I believe with all my heart in a life that is simple, full of love, purpose, and writing. A life where I can be at peace with who I am: the nice, the crazy, the sensitive, the funny, the childish, and the bad. A world that I contribute to.

I am starting to see a new perspective.

This perspective has come from sitting down on the floor, on top of a heart-shaped, small, turquoise pillow, with legs crossed, breathing in and out.

Visualizing thoughts like waves, as Shunryu Suzuki explains in his book Zen Mind, Beginner’s Mind:

“A strong mind is not bothered or disturbed by the waves. You simply let them come and go, notice them, and come back to your breathing, to that open swinging door of exhalations. We don’t want to get rid of the waves. They help our minds become stronger.”

When in doubt of how to sit down and connect with yourself, these simple thoughts might help you:

What matters to your heart is what matters.

Are you living how you truly wish you would? Do you love your job? If you are at peace with who you are and your life, that is so beautiful, and I am happy for you. If you are not—when are you giving yourself the chance? Tomorrow? When you find perfection? Or simply when it is too late?

Be kind to yourself.

Perfection isn’t real; you don’t need to master a hundred years of Buddhist meditation in 30 seconds. We have what it takes to create that friendship with ourselves we wish we had, that job that we can’t wait to wake up to go to, that smile from feeling how much we love and are loved back.

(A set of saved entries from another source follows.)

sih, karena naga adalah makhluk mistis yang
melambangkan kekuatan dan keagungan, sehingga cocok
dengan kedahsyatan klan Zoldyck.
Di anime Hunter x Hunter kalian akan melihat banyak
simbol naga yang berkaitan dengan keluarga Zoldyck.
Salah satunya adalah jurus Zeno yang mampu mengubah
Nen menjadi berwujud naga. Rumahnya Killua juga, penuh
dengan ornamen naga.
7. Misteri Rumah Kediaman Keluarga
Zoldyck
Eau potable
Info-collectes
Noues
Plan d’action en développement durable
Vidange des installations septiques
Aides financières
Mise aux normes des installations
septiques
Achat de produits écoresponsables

Don’t take meditation too seriously.

Don’t count the time; just sit down, with no expectations, and connect with your breath. Magic happens when we are willing to be silent.

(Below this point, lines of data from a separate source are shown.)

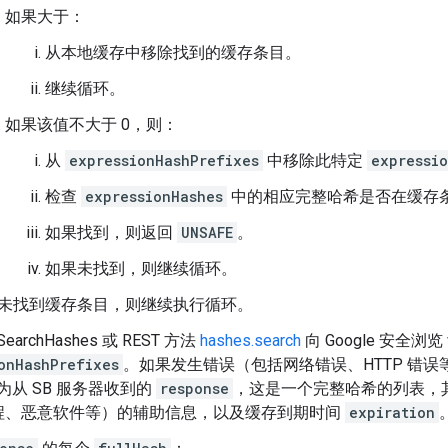
如果大于：
从本地缓存中移除找到的缓存条目。
继续循环。
如果该值不大于 0，则：
从
expressionHashPrefixes
中移除此特定
expressi
检查
expressionHashes
中的相应完整哈希是否在缓存
如果找到，则返回
UNSAFE
。
如果未找到，则继续循环。
未找到缓存条目，则继续执行循环。
SearchHashes 或 REST 方法
hashes.search
向 Google 安全浏览
onHashPrefixes
。如果发生错误（包括网络错误、HTTP 错
se 为从 SB 服务器收到的
response
，这是一个完整哈希的列表，
程、恶意软件等）的辅助信息，以及缓存到期时间
expiration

Our goals change because we change.

We don’t need the word dream to start loving ourselves more. To be kinder, to choose mindfulness over what is easier or faster.

We don’t need to prove ourselves, but we must work for what we dream of. Sometimes my goal for the day is to eat a whole sprinkled donut, and on other days, I want to write a hundred books. It’s not about what we can accomplish. It is being honest about who we are at heart—this is freedom.

I look forward to being silent, to being bored, and to focusing on my breathing.

This place is after all where I have learned to be—with me. Not in the shopping malls, not at the end of bottles of wine, not even on that trip to Paris.

Inside boredom and silence is where I have learned to connect.

Learning to be present perhaps made my dreams and goals smaller, but it has made my heart fuller and more alive than it has ever been.